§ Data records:
---

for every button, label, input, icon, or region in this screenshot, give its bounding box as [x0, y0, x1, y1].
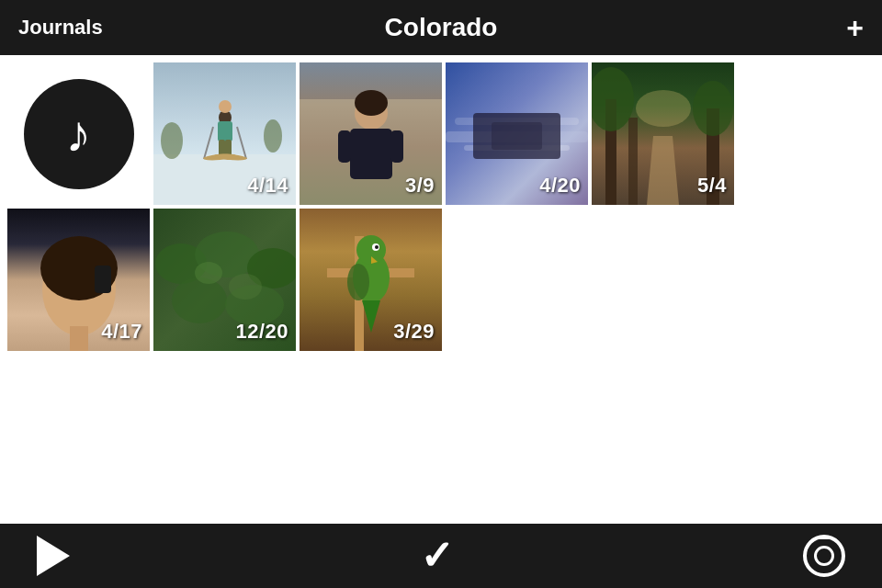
- svg-rect-19: [390, 130, 403, 163]
- add-button[interactable]: +: [846, 13, 864, 42]
- svg-rect-18: [338, 130, 351, 163]
- svg-point-43: [172, 277, 227, 323]
- music-icon: ♪: [24, 79, 134, 189]
- date-label: 5/4: [697, 174, 727, 198]
- svg-point-54: [375, 245, 379, 249]
- list-item[interactable]: 4/17: [7, 209, 150, 351]
- svg-point-2: [161, 122, 183, 159]
- svg-point-55: [347, 264, 369, 300]
- svg-rect-38: [70, 326, 88, 351]
- svg-point-3: [264, 119, 282, 153]
- svg-point-16: [355, 90, 388, 116]
- photo-grid: ♪: [0, 55, 882, 358]
- date-label: 3/29: [393, 320, 435, 344]
- date-label: 4/14: [247, 174, 288, 198]
- date-label: 12/20: [235, 320, 288, 344]
- svg-rect-25: [492, 122, 542, 150]
- list-item[interactable]: ♪: [7, 62, 150, 205]
- play-button[interactable]: [37, 536, 70, 576]
- svg-point-31: [693, 81, 733, 136]
- date-label: 4/17: [101, 320, 142, 344]
- list-item[interactable]: 4/20: [446, 62, 588, 205]
- svg-rect-17: [350, 129, 392, 179]
- svg-rect-6: [218, 121, 232, 141]
- list-item[interactable]: 12/20: [153, 209, 296, 351]
- list-item[interactable]: 5/4: [592, 62, 734, 205]
- play-icon: [37, 536, 70, 576]
- date-label: 4/20: [539, 174, 581, 198]
- page-title: Colorado: [385, 13, 498, 42]
- header: Journals Colorado +: [0, 0, 882, 55]
- check-icon: ✓: [420, 536, 454, 576]
- list-item[interactable]: 4/14: [153, 62, 296, 205]
- date-label: 3/9: [405, 174, 435, 198]
- svg-point-5: [219, 100, 232, 113]
- list-item[interactable]: 3/29: [300, 209, 442, 351]
- list-item[interactable]: 3/9: [300, 62, 442, 205]
- toolbar: ✓: [0, 524, 882, 588]
- svg-rect-7: [219, 140, 225, 156]
- svg-rect-37: [95, 266, 111, 293]
- camera-icon: [803, 535, 845, 577]
- svg-rect-8: [225, 140, 232, 156]
- journals-title[interactable]: Journals: [18, 16, 103, 40]
- camera-button[interactable]: [803, 535, 845, 577]
- svg-rect-29: [628, 118, 638, 205]
- check-button[interactable]: ✓: [420, 536, 454, 576]
- svg-point-33: [636, 90, 691, 127]
- svg-point-45: [195, 262, 222, 284]
- svg-point-46: [229, 274, 262, 300]
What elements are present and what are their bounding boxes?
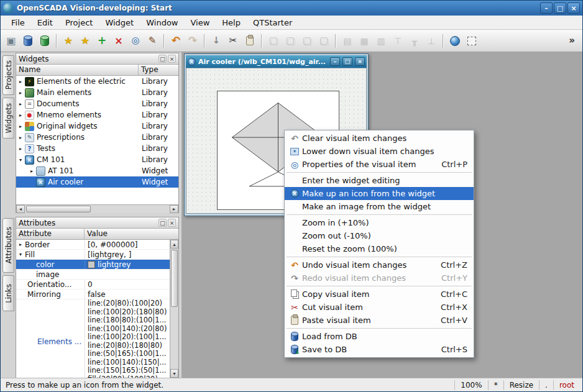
grid-button[interactable] (464, 33, 480, 49)
tab-widgets[interactable]: Widgets (2, 98, 14, 139)
expand-icon[interactable]: ▸ (16, 146, 25, 152)
tree-row-air-cooler-selected[interactable]: Air cooler Widget (16, 176, 178, 188)
menu-item-properties[interactable]: ◎ Properties of the visual item Ctrl+P (285, 158, 474, 171)
expand-icon[interactable]: ▸ (27, 168, 36, 174)
scrollbar-thumb[interactable] (26, 206, 91, 212)
scroll-down-button[interactable]: ▾ (170, 369, 178, 378)
tab-attributes[interactable]: Attributes (2, 218, 14, 273)
align-top-button[interactable]: ⊤ (390, 33, 406, 49)
maximize-button[interactable]: □ (554, 2, 566, 14)
column-attribute[interactable]: Attribute (16, 229, 85, 239)
menu-widget[interactable]: Widget (99, 17, 139, 29)
menu-item-save-to-db[interactable]: Save to DB Ctrl+S (285, 343, 474, 356)
horizontal-scrollbar[interactable]: ◂ ▸ (16, 204, 178, 213)
close-panel-button[interactable]: × (168, 55, 176, 63)
menu-item-paste[interactable]: Paste visual item Ctrl+V (285, 314, 474, 327)
float-panel-button[interactable]: □ (158, 219, 167, 227)
attr-row-color-selected[interactable]: color lightgrey (16, 260, 178, 270)
tree-row-elements-electric[interactable]: ▸⚡Elements of the electric Library (16, 76, 178, 87)
attr-row-border[interactable]: ▸Border [0, #000000] (16, 240, 178, 250)
scroll-left-button[interactable]: ◂ (16, 205, 25, 213)
send-back-button[interactable]: ▢ (316, 33, 332, 49)
expand-icon[interactable]: ▸ (16, 135, 25, 140)
tab-links[interactable]: Links (2, 275, 14, 311)
attr-row-mirroring[interactable]: Mirroring false (16, 289, 178, 299)
lower-widget-button[interactable]: ▢ (282, 33, 298, 49)
new-library-button[interactable]: ★ (60, 33, 76, 49)
add-widget-button[interactable]: + (94, 33, 110, 49)
child-minimize-button[interactable]: – (330, 57, 340, 66)
close-button[interactable]: × (567, 2, 580, 14)
expand-icon[interactable]: ▸ (16, 124, 25, 129)
menu-window[interactable]: Window (140, 17, 183, 29)
close-panel-button[interactable]: × (168, 219, 176, 227)
menu-item-lower-down[interactable]: ▾ Lower down visual item changes (285, 145, 474, 158)
tree-row-mnemo-elements[interactable]: ▸●Mnemo elements Library (16, 109, 178, 121)
paste-button[interactable] (242, 33, 258, 49)
minimize-button[interactable]: – (540, 2, 553, 14)
scrollbar-thumb[interactable] (171, 250, 178, 307)
scroll-right-button[interactable]: ▸ (170, 205, 178, 213)
menu-item-redo-disabled[interactable]: ↷ Redo visual item changes Ctrl+Y (285, 271, 474, 285)
menu-file[interactable]: File (6, 17, 30, 29)
menu-item-copy[interactable]: Copy visual item Ctrl+C (285, 288, 474, 301)
menu-view[interactable]: View (185, 17, 215, 29)
scroll-up-button[interactable]: ▴ (170, 240, 178, 248)
clear-changes-button[interactable]: ↓ (208, 33, 224, 49)
run-widget-button[interactable] (447, 33, 463, 49)
attr-row-orientation[interactable]: Orientatio... 0 (16, 280, 178, 289)
menu-item-undo[interactable]: ↶ Undo visual item changes Ctrl+Z (285, 258, 474, 271)
cut-button[interactable]: ✂ (225, 33, 241, 49)
child-window-titlebar[interactable]: Air cooler (/wlb_CM101/wdg_air... – □ × (186, 55, 367, 68)
raise-widget-button[interactable]: ▢ (265, 33, 282, 49)
edit-widget-button[interactable]: ✎ (144, 33, 160, 49)
expand-icon[interactable]: ▸ (16, 112, 25, 118)
tree-row-at101[interactable]: ▸AT 101 Widget (16, 165, 178, 176)
align-left-button[interactable]: ▤ (339, 33, 356, 49)
child-close-button[interactable]: × (355, 57, 365, 66)
column-name[interactable]: Name (16, 65, 139, 75)
menu-project[interactable]: Project (60, 17, 98, 29)
delete-widget-button[interactable]: × (111, 33, 127, 49)
expand-icon[interactable]: ▸ (16, 90, 25, 96)
tree-row-original-widgets[interactable]: ▸Original widgets Library (16, 121, 178, 132)
load-from-db-button[interactable] (20, 33, 36, 49)
current-user[interactable]: root (553, 380, 580, 390)
tree-row-cm101[interactable]: ▾CM 101 Library (16, 154, 178, 165)
collapse-icon[interactable]: ▾ (16, 157, 25, 163)
float-panel-button[interactable]: □ (158, 55, 167, 63)
edit-mode-indicator[interactable]: Resize (503, 380, 539, 390)
menu-item-zoom-out[interactable]: Zoom out (-10%) (285, 229, 474, 242)
menu-item-enter-editing[interactable]: Enter the widget editing (285, 174, 474, 187)
tree-row-main-elements[interactable]: ▸Main elements Library (16, 87, 178, 98)
new-widget-button[interactable]: ★ (77, 33, 93, 49)
collapse-icon[interactable]: ▾ (16, 252, 25, 257)
toolbar-overflow-button[interactable]: » (564, 33, 580, 49)
tree-row-prescriptions[interactable]: ▸✎Prescriptions Library (16, 132, 178, 143)
tree-row-tests[interactable]: ▸?Tests Library (16, 143, 178, 154)
attr-row-elements[interactable]: Elements ... line:(20|80):(100|20) line:… (16, 299, 178, 378)
menu-help[interactable]: Help (216, 17, 246, 29)
attr-row-fill[interactable]: ▾Fill [lightgrey, ] (16, 250, 178, 260)
menu-item-clear-changes[interactable]: ↶ Clear visual item changes (285, 132, 474, 145)
column-value[interactable]: Value (85, 229, 178, 239)
tree-row-documents[interactable]: ▸≡Documents Library (16, 98, 178, 109)
align-center-button[interactable]: ▦ (356, 33, 372, 49)
menu-item-make-icon-highlighted[interactable]: Make up an icon from the widget (285, 187, 474, 200)
visual-item-properties-button[interactable]: ◎ (127, 33, 144, 49)
scrollbar-track[interactable] (25, 205, 170, 213)
align-middle-button[interactable]: ╥ (406, 33, 423, 49)
menu-item-cut[interactable]: ✂ Cut visual item Ctrl+X (285, 301, 474, 314)
expand-icon[interactable]: ▸ (16, 242, 25, 247)
menu-edit[interactable]: Edit (32, 17, 58, 29)
menu-qtstarter[interactable]: QTStarter (247, 17, 298, 29)
child-maximize-button[interactable]: □ (342, 57, 352, 66)
menu-item-make-image[interactable]: Make an image from the widget (285, 200, 474, 213)
undo-button[interactable]: ↶ (168, 33, 184, 49)
expand-icon[interactable]: ▸ (16, 101, 25, 107)
save-to-db-button[interactable] (37, 33, 53, 49)
vertical-scrollbar[interactable]: ▴ ▾ (170, 240, 178, 378)
menu-item-zoom-in[interactable]: Zoom in (+10%) (285, 216, 474, 229)
load-widget-button[interactable]: ▣ (3, 33, 19, 49)
redo-button[interactable]: ↷ (185, 33, 201, 49)
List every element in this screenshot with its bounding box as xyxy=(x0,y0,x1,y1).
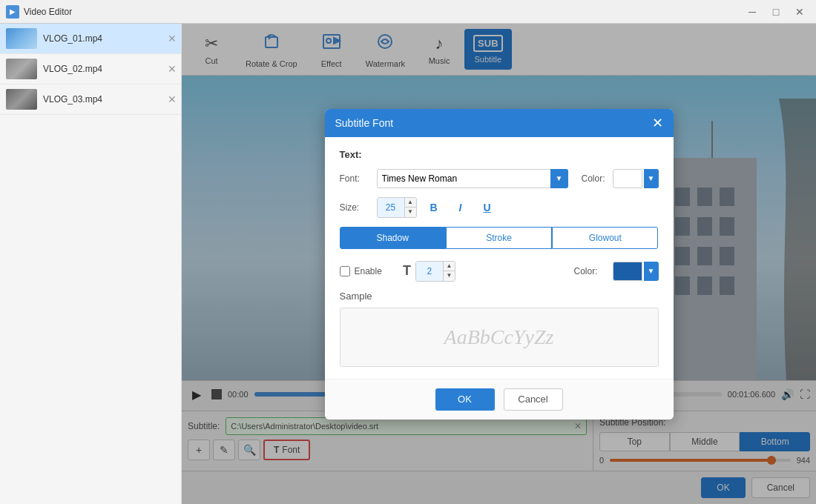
maximize-button[interactable]: □ xyxy=(766,4,786,19)
size-input-wrap: ▲ ▼ xyxy=(377,197,417,218)
shadow-size-wrap: T ▲ ▼ xyxy=(403,261,455,282)
underline-button[interactable]: U xyxy=(478,198,497,217)
minimize-button[interactable]: ─ xyxy=(742,4,763,19)
size-row: Size: ▲ ▼ B I U xyxy=(340,197,659,218)
size-spinners: ▲ ▼ xyxy=(404,198,416,217)
text-section-label: Text: xyxy=(340,149,659,160)
enable-checkbox[interactable] xyxy=(340,266,350,276)
effect-tabs: Shadow Stroke Glowout xyxy=(340,227,659,249)
modal-footer: OK Cancel xyxy=(325,379,674,420)
italic-button[interactable]: I xyxy=(451,198,470,217)
size-label: Size: xyxy=(340,202,369,213)
modal-header: Subtitle Font ✕ xyxy=(325,109,674,137)
font-select-wrap: Times New Roman ▼ xyxy=(377,169,568,188)
modal-title: Subtitle Font xyxy=(335,117,394,129)
app-title: Video Editor xyxy=(24,7,742,17)
modal-overlay: Subtitle Font ✕ Text: Font: Times New Ro… xyxy=(182,24,816,504)
file-name: VLOG_03.mp4 xyxy=(43,94,175,105)
shadow-size-input-wrap: ▲ ▼ xyxy=(415,261,455,282)
file-item[interactable]: VLOG_03.mp4 ✕ xyxy=(0,84,181,115)
sidebar: VLOG_01.mp4 ✕ VLOG_02.mp4 ✕ VLOG_03.mp4 … xyxy=(0,24,182,504)
font-row: Font: Times New Roman ▼ Color: ▼ xyxy=(340,169,659,188)
text-size-icon: T xyxy=(403,263,411,279)
effect-color-swatch xyxy=(613,262,642,281)
close-button[interactable]: ✕ xyxy=(789,4,810,19)
enable-checkbox-wrap: Enable xyxy=(340,266,382,276)
file-item[interactable]: VLOG_01.mp4 ✕ xyxy=(0,24,181,54)
file-thumbnail xyxy=(6,28,37,49)
main-content: ✂ Cut Rotate & Crop xyxy=(182,24,816,504)
shadow-size-up[interactable]: ▲ xyxy=(444,262,455,272)
size-up-button[interactable]: ▲ xyxy=(405,198,416,208)
tab-shadow[interactable]: Shadow xyxy=(340,227,446,249)
tab-glowout[interactable]: Glowout xyxy=(552,227,658,249)
shadow-size-down[interactable]: ▼ xyxy=(444,271,455,281)
shadow-settings-row: Enable T ▲ ▼ Color xyxy=(340,261,659,282)
sample-label: Sample xyxy=(340,291,659,302)
file-close-icon[interactable]: ✕ xyxy=(168,33,177,44)
app-body: VLOG_01.mp4 ✕ VLOG_02.mp4 ✕ VLOG_03.mp4 … xyxy=(0,24,816,504)
modal-body: Text: Font: Times New Roman ▼ Color: xyxy=(325,137,674,379)
file-name: VLOG_01.mp4 xyxy=(43,33,175,44)
subtitle-font-modal: Subtitle Font ✕ Text: Font: Times New Ro… xyxy=(325,109,674,420)
modal-cancel-button[interactable]: Cancel xyxy=(504,388,563,411)
file-thumbnail xyxy=(6,89,37,110)
font-select[interactable]: Times New Roman xyxy=(377,169,568,188)
file-close-icon[interactable]: ✕ xyxy=(168,93,177,105)
file-item[interactable]: VLOG_02.mp4 ✕ xyxy=(0,54,181,84)
bold-button[interactable]: B xyxy=(424,198,444,217)
size-input[interactable] xyxy=(378,198,404,217)
window-controls: ─ □ ✕ xyxy=(742,4,810,19)
tab-stroke[interactable]: Stroke xyxy=(446,227,552,249)
app-icon: ▶ xyxy=(6,5,19,19)
file-thumbnail xyxy=(6,59,37,79)
enable-label: Enable xyxy=(355,266,382,276)
file-close-icon[interactable]: ✕ xyxy=(168,63,177,75)
color-label: Color: xyxy=(576,173,605,184)
file-name: VLOG_02.mp4 xyxy=(43,64,175,74)
shadow-size-spinners: ▲ ▼ xyxy=(443,262,455,281)
effect-color-label: Color: xyxy=(574,266,604,276)
format-buttons: B I U xyxy=(424,198,497,217)
modal-close-button[interactable]: ✕ xyxy=(652,116,663,130)
effect-color-dropdown-button[interactable]: ▼ xyxy=(644,262,659,281)
effect-color-swatch-wrap: ▼ xyxy=(613,262,659,281)
shadow-size-input[interactable] xyxy=(416,262,443,281)
sample-area: AaBbCcYyZz xyxy=(340,308,659,367)
color-swatch xyxy=(613,169,642,188)
font-label: Font: xyxy=(340,173,369,184)
size-down-button[interactable]: ▼ xyxy=(405,208,416,217)
modal-ok-button[interactable]: OK xyxy=(435,388,495,411)
color-dropdown-button[interactable]: ▼ xyxy=(644,169,659,188)
color-swatch-wrap: ▼ xyxy=(613,169,659,188)
sample-text: AaBbCcYyZz xyxy=(444,325,554,349)
title-bar: ▶ Video Editor ─ □ ✕ xyxy=(0,0,816,24)
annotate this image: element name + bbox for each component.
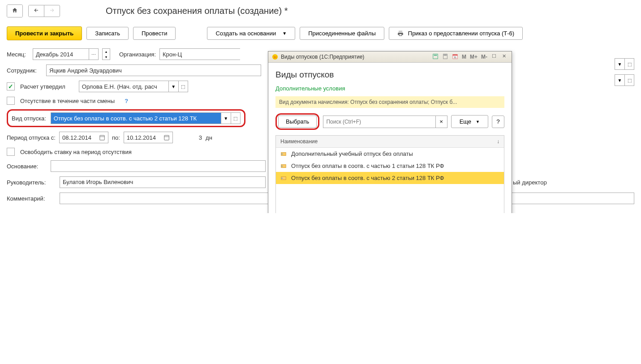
org-input[interactable]: Крон-Ц bbox=[159, 48, 240, 60]
app-icon: 1c bbox=[272, 54, 278, 60]
close-icon[interactable]: ✕ bbox=[500, 53, 508, 60]
svg-rect-9 bbox=[443, 55, 447, 56]
month-label: Месяц: bbox=[7, 51, 29, 58]
svg-point-14 bbox=[281, 153, 283, 154]
col-name: Наименование bbox=[280, 138, 318, 145]
toolbar: Провести и закрыть Записать Провести Соз… bbox=[7, 26, 634, 40]
help-button[interactable]: ? bbox=[492, 116, 504, 128]
search-input[interactable] bbox=[323, 116, 435, 128]
print-order-label: Приказ о предоставлении отпуска (Т-6) bbox=[408, 30, 514, 37]
modal-titlebar[interactable]: 1c Виды отпусков (1С:Предприятие) 31 M M… bbox=[268, 51, 512, 63]
item-icon bbox=[280, 152, 287, 156]
home-button[interactable] bbox=[7, 5, 22, 17]
top-nav: Отпуск без сохранения оплаты (создание) … bbox=[7, 4, 634, 17]
calendar-icon[interactable] bbox=[99, 134, 105, 141]
m-button[interactable]: M bbox=[461, 54, 467, 60]
select-button[interactable]: Выбрать bbox=[278, 116, 317, 128]
absence-checkbox[interactable] bbox=[7, 97, 15, 105]
date-to-value: 10.12.2014 bbox=[127, 134, 156, 141]
svg-text:1c: 1c bbox=[273, 56, 277, 59]
save-button[interactable]: Записать bbox=[86, 27, 129, 40]
page-title: Отпуск без сохранения оплаты (создание) … bbox=[106, 6, 288, 16]
help-icon[interactable]: ? bbox=[125, 98, 128, 104]
print-order-button[interactable]: Приказ о предоставлении отпуска (Т-6) bbox=[389, 27, 523, 40]
create-based-button[interactable]: Создать на основании ▼ bbox=[207, 27, 295, 40]
employee-label: Сотрудник: bbox=[7, 67, 43, 74]
approved-checkbox[interactable] bbox=[7, 82, 15, 90]
svg-text:31: 31 bbox=[454, 56, 456, 59]
month-input[interactable]: Декабрь 2014 bbox=[33, 48, 89, 60]
list-container: Наименование ↓ Дополнительный учебный от… bbox=[275, 135, 504, 213]
list-item[interactable]: Отпуск без оплаты в соотв. с частью 1 ст… bbox=[276, 160, 504, 172]
modal-heading: Виды отпусков bbox=[275, 70, 504, 80]
month-spinner[interactable]: ▲ ▼ bbox=[102, 48, 110, 60]
comment-label: Комментарий: bbox=[7, 195, 56, 202]
leave-type-label: Вид отпуска: bbox=[12, 115, 46, 122]
more-button[interactable]: Еще ▼ bbox=[451, 115, 488, 128]
back-button[interactable] bbox=[29, 5, 44, 17]
post-and-close-button[interactable]: Провести и закрыть bbox=[7, 26, 82, 40]
approved-by-input[interactable]: Орлова Е.Н. (Нач. отд. расч bbox=[79, 81, 168, 92]
spinner-up-icon[interactable]: ▲ bbox=[103, 49, 110, 54]
svg-rect-7 bbox=[434, 55, 437, 56]
attached-files-button[interactable]: Присоединенные файлы bbox=[300, 27, 384, 40]
m-minus-button[interactable]: M- bbox=[480, 54, 488, 60]
field-dropdown-button[interactable]: ▼ bbox=[615, 74, 624, 86]
item-label: Отпуск без оплаты в соотв. с частью 1 ст… bbox=[291, 163, 444, 169]
days-count: 3 bbox=[199, 134, 202, 141]
modal-title: Виды отпусков (1С:Предприятие) bbox=[281, 54, 364, 60]
date-from-input[interactable]: 08.12.2014 bbox=[59, 132, 108, 143]
org-label: Организация: bbox=[119, 51, 156, 58]
calendar-icon[interactable] bbox=[163, 134, 170, 141]
caret-down-icon: ▼ bbox=[282, 31, 287, 36]
item-icon bbox=[280, 176, 287, 180]
item-label: Дополнительный учебный отпуск без оплаты bbox=[291, 150, 413, 157]
leave-type-highlight: Вид отпуска: Отпуск без оплаты в соотв. … bbox=[7, 109, 245, 127]
item-icon bbox=[280, 164, 287, 168]
manager-input[interactable]: Булатов Игорь Виленович bbox=[60, 176, 266, 188]
approved-dropdown-button[interactable]: ▼ bbox=[168, 81, 178, 92]
list-item[interactable]: Дополнительный учебный отпуск без оплаты bbox=[276, 148, 504, 160]
absence-label: Отсутствие в течение части смены bbox=[20, 98, 115, 104]
leave-type-input[interactable]: Отпуск без оплаты в соотв. с частью 2 ст… bbox=[51, 112, 221, 124]
field-dropdown-button[interactable]: ▼ bbox=[615, 58, 624, 70]
conditions-link[interactable]: Дополнительные условия bbox=[275, 85, 504, 92]
caret-down-icon: ▼ bbox=[476, 120, 480, 124]
tb-icon-1[interactable] bbox=[431, 53, 439, 60]
basis-input[interactable] bbox=[51, 160, 266, 172]
leave-types-modal: 1c Виды отпусков (1С:Предприятие) 31 M M… bbox=[268, 51, 512, 213]
days-unit: дн bbox=[206, 134, 212, 141]
leave-type-open-button[interactable]: ⬚ bbox=[231, 112, 241, 124]
item-label: Отпуск без оплаты в соотв. с частью 2 ст… bbox=[291, 175, 444, 181]
release-rate-label: Освободить ставку на период отсутствия bbox=[20, 149, 132, 155]
field-open-button[interactable]: ⬚ bbox=[624, 58, 634, 70]
forward-button[interactable] bbox=[44, 5, 60, 17]
sort-icon: ↓ bbox=[497, 138, 499, 145]
svg-rect-6 bbox=[433, 54, 438, 59]
create-based-label: Создать на основании bbox=[215, 30, 276, 37]
m-plus-button[interactable]: M+ bbox=[469, 54, 478, 60]
date-to-input[interactable]: 10.12.2014 bbox=[124, 132, 173, 143]
release-rate-checkbox[interactable] bbox=[7, 148, 15, 156]
position-suffix: ый директор bbox=[513, 179, 547, 186]
leave-type-dropdown-button[interactable]: ▼ bbox=[221, 112, 231, 124]
date-from-value: 08.12.2014 bbox=[62, 134, 91, 141]
list-header[interactable]: Наименование ↓ bbox=[276, 136, 504, 148]
list-item[interactable]: Отпуск без оплаты в соотв. с частью 2 ст… bbox=[276, 172, 504, 184]
maximize-icon[interactable]: ☐ bbox=[490, 53, 498, 60]
approved-label: Расчет утвердил bbox=[20, 83, 65, 90]
svg-rect-0 bbox=[100, 135, 105, 140]
search-clear-button[interactable]: × bbox=[436, 116, 447, 128]
svg-point-16 bbox=[281, 165, 283, 167]
more-label: Еще bbox=[460, 118, 471, 125]
svg-point-18 bbox=[281, 177, 283, 179]
post-button[interactable]: Провести bbox=[133, 27, 176, 40]
filter-bar: Вид документа начисления: Отпуск без сох… bbox=[275, 96, 504, 108]
field-open-button[interactable]: ⬚ bbox=[624, 74, 634, 86]
approved-open-button[interactable]: ⬚ bbox=[178, 81, 188, 92]
calc-icon[interactable] bbox=[441, 53, 449, 60]
spinner-down-icon[interactable]: ▼ bbox=[103, 54, 110, 60]
calendar-icon[interactable]: 31 bbox=[451, 53, 459, 60]
employee-input[interactable]: Яцкив Андрей Эдуардович bbox=[46, 64, 261, 76]
month-picker-button[interactable]: ⋯ bbox=[89, 48, 99, 60]
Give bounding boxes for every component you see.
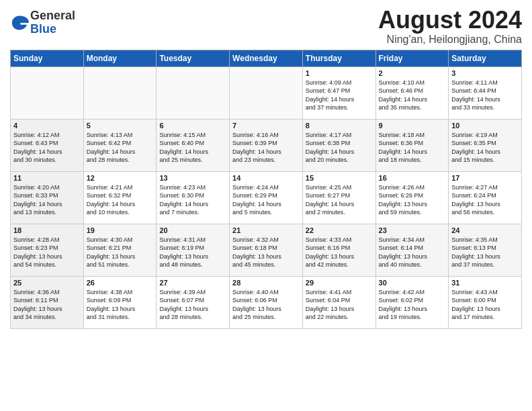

---

§ WHAT TO WORK ON:
Only the number is wanted here. How many lines in the entries contain "changes"?

§ WRITTEN ANSWER:
5